Es un campo muy diverso matemáticamente. Se utilizan herramientas de cálculo, álgebra lineal, ecuaciones diferenciales, teoría de la probabilidad y estadística, teoría de la información, teoría de grafos (para redes neuronales) y algoritmos de optimización, entre otros. La elección de las herramientas matemáticas depende del nivel de detalle y del aspecto específico del cerebro que se esté modelando.
¿Puede un modelo computacional del cerebro volverse consciente?
Esta es una pregunta profundamente filosófica y científica que aún no tiene respuesta. El debate sobre si la "comprensión" o la "consciencia" pueden surgir de un sistema puramente computacional es central en campos como este. No hay consenso, y el Argumento de la Habitación China de Searle es un ejemplo de por qué es tan difícil de abordar. Actualmente, los modelos se centran en funciones cognitivas específicas, no en replicar la consciencia.

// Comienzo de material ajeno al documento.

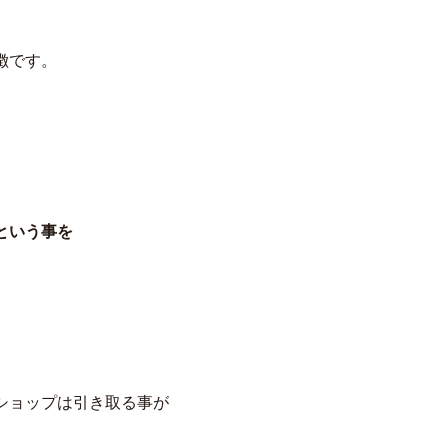
徴です。
という事を
ショップは引き取る事が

La neurociencia computacional es un campo vibrante y en evolución que promete desentrañar algunos de los mayores misterios de la existencia: cómo la actividad eléctrica y química en el cerebro da lugar a nuestros pensamientos, sentimientos y experiencias. A través de la lente de la computación, estamos construyendo un puente entre la biología del cerebro y la riqueza de la mente humana.